ÇIKMAYA ÇALIŞIRKEN DAHA DA BATMAK

İşçilerinin aidatlarıyla alınan 1 milyon dolarlık makam aracının peşine düşen Fox Haber’den Beril Oğuz, Başkan’a merak edilen soruları sorar. Aldığı sert darbeler karşısında kendini savunmaya çalışırken söyledikleri ise tüy diker.
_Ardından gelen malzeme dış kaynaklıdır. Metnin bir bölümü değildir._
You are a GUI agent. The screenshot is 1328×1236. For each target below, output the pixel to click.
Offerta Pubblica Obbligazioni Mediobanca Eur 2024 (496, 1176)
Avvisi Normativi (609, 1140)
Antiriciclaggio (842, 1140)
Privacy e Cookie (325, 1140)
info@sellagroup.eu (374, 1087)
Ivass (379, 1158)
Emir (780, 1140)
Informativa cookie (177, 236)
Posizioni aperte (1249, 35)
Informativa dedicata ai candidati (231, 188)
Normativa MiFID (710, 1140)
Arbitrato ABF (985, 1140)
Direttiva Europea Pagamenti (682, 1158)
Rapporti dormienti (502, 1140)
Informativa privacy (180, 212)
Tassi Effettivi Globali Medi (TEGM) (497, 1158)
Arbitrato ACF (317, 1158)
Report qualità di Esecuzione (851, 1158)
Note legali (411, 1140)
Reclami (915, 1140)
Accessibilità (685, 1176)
Ne mi söyler?

  • Uçağı sevmediğini
  • Aynı tip arabaya bindiğini, Mercedes alındığında bir yığın dert olduğunu, diğer arabalarda da dert bitmediği için Audi alındığını…
  • Eski makam aracının arızalandığı için mecbur kalıp alındığını
  • Hem hızlı, hem sağlam araba olmasının önemini…
  • İşçilerin aidatlarıyla daha önce de lüks araç alındığını, işçilerin kendini temsil eden insanların en iyi şekilde temsili için şimdiye kadar bunu gündem getirmediğini…
  • Ve binmeye devam edeceğini…



Eski ve yeni araçların yan yana durduğu garajdan anons yapan Fox muhabirine arabalarla görüntü vermek istemeyen Başkan, gideceği yere “yürüyerek” gitmeyi tercih eder. Ve, bu konuşması da yayına taşınır.
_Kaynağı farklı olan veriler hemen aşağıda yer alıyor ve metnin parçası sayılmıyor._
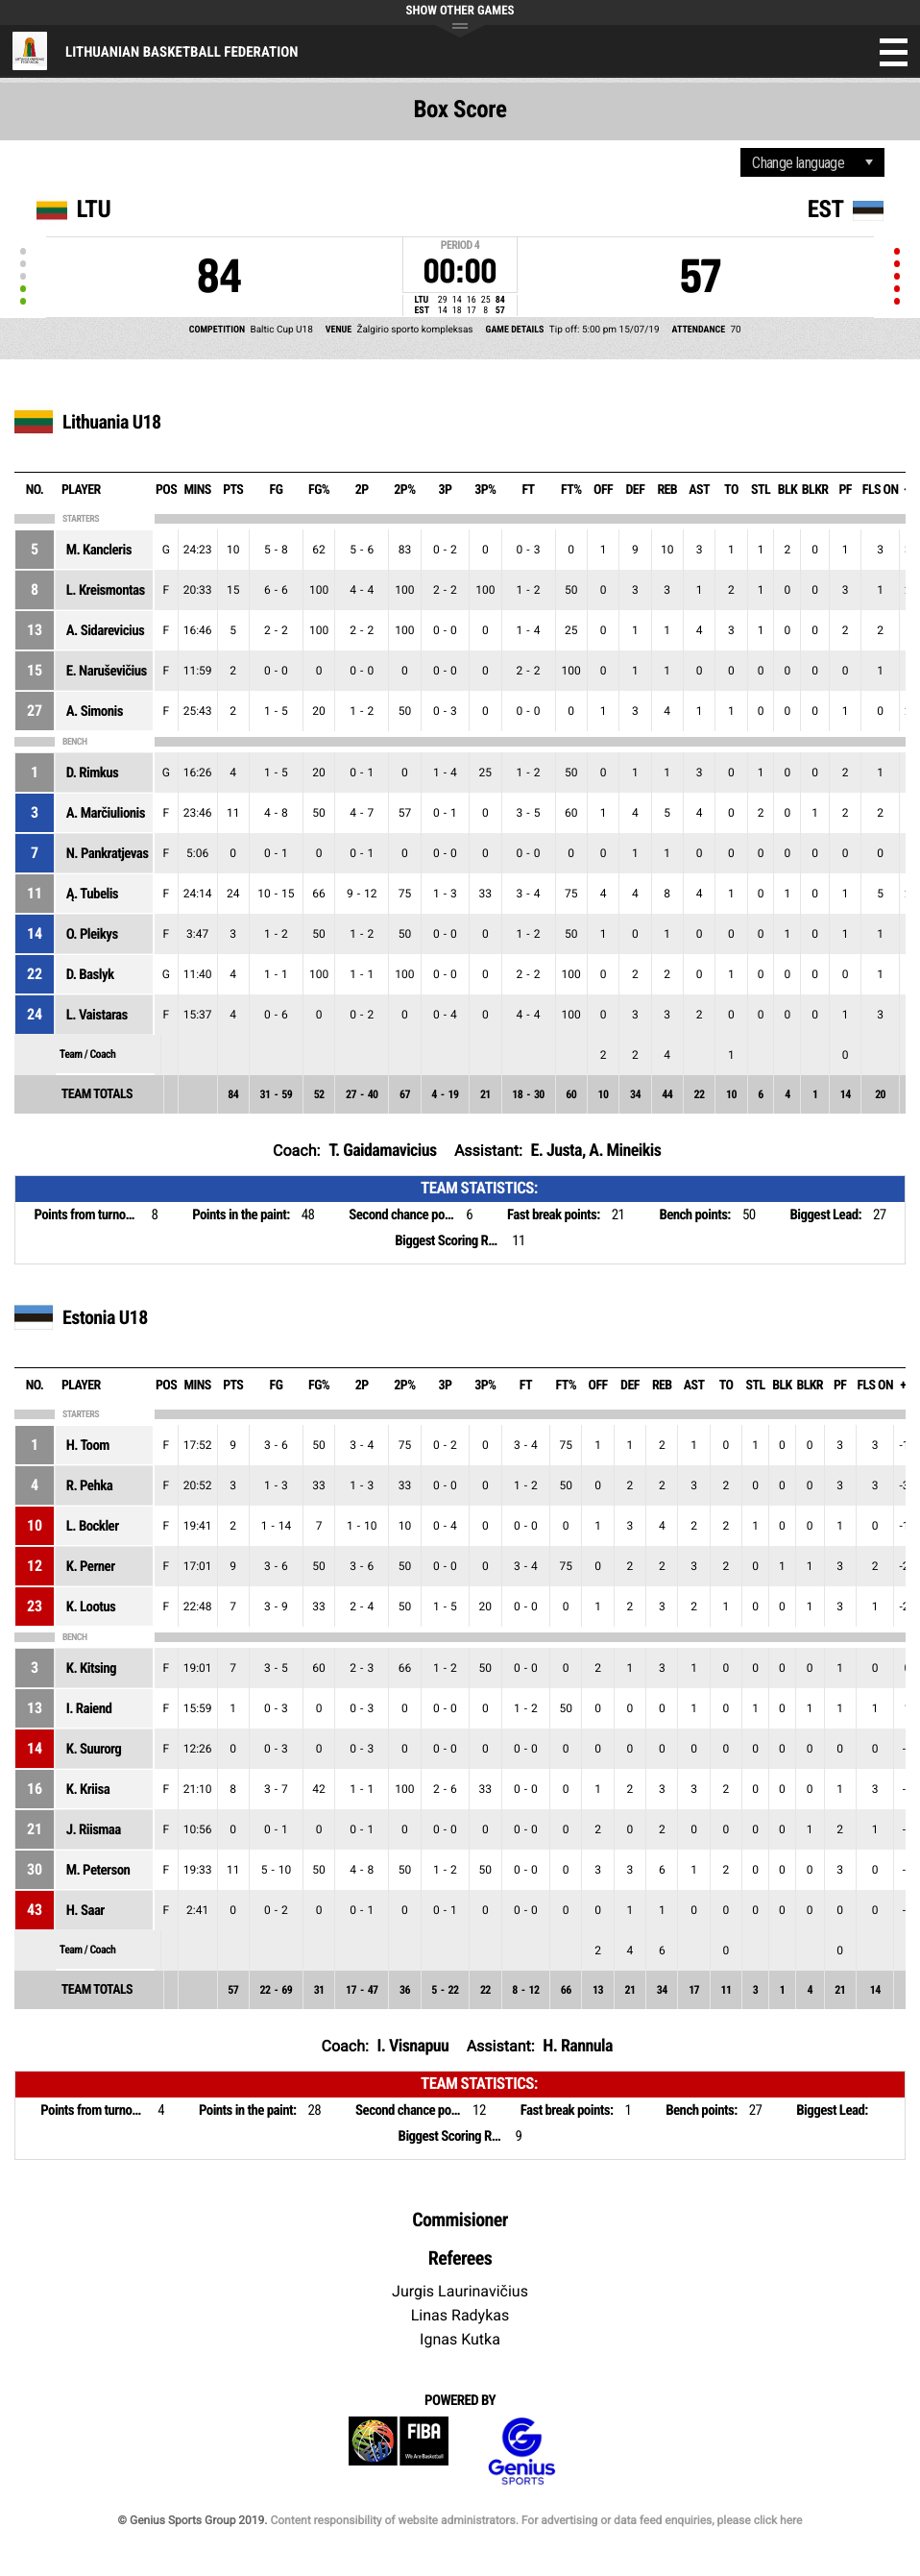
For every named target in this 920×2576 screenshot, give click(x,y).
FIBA (398, 2452)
Sendika Başkanı İsa Gök, “Keşke olmasaydı, keşke almasaydık diyoruz” diye mecburi, pek de inandırıcı olmayan, yarım ağız pişmanlık dile getirir.
 
Türk İş Konfederasyonu Başkanı, “doğru” bulmadığını söyler ama ne konfederasyon ne işçilerden kayda değer bir tepki gelmez.

Akıllara da bir zamanlar Jaguar marka otomobiliyle ünlenen Maden İş Sendikası Başkanı Şemsi Denizer düşer. Aslında Şeker İş Başkanı’nın tek haklı noktası “sendikacılar aleminde bunun yeni bir şey olmadığı” konusudur.

Gerçi Şeker İş Başkanı, “Bu konulara mı kalındı…” diyerek bunun haber değeri olmadığını düşünür. Haber, birilerinin yayında görmek istemediği şeydir.



BAK BU AYIP BİR ŞEY!

Üçüncü öykü Tarım Bakanı Pakdemirli’ye ait.

Haftanın önemli gündem maddelerinden birisi, 300 TIR dolusu etin önce alınıp, sonra ihalesi yapıldığı iddialarıdır. Bir toplantı çıkışında Tarım Bakanı Pakdemirli’yi yakalayan Fox Haber muhabiri Damla Yıldız Söken, gündemdeki 300 TIR'lık etin önce alınıp, sonra ihalesi yapıldığı iddiasını sormak ister.

Bakan gülümseyerek durur, dinler.

Muhabir, “Geçtiğimiz günlerde Et Süt Kurumu bir ihale açtı, 300 TIR'lık …” diye başladığı sorusunu tamamlayamaz. Çünkü, arkalardan kopup gelen Basın Danışmanı, “Özür dilerim, özür dilerim” diyerek araya girer. “Sayın Bakanım, lütfen” diyerek Pakdemirli'yi hızla uzaklaştırır.

Muhabir itiraz eder; “Bakan dinlerken araya giriyorsunuz. Biz soruyoruz, kendisi dinliyor.”
 
Bakanı uzaklaştırdıktan sonra, hızını alamayan Basın Danışmanı, geri döner ve gazeteciye ayar vermeye kalkar. “Ustam niye çekiyorsun? Bak bu ayıp bir şey!”

Gazeteciyi, gazeteciliğini yaptığı için ayıplayan bir basın danışmanı, meslek tanımını hatırlayıp kendi ayıbından pişman olmuş mudur bilmiyoruz. Bildiğimiz, Bakan Bey’in danışmanını dinleyip, hiç sesini çıkarmadan uzaklaştığı ve sonraki süreçte etlerle ilgili bir açıklama yapmadığı.


 
Müslüm Gürses’in “Son pişmanlık neye yarar” şarkısı, “Her şeyin bir bedeli var” diye devam eder.
Bedelinin olup olmadığı, olursa nasıl ödeneceğini ise günler gösterecek.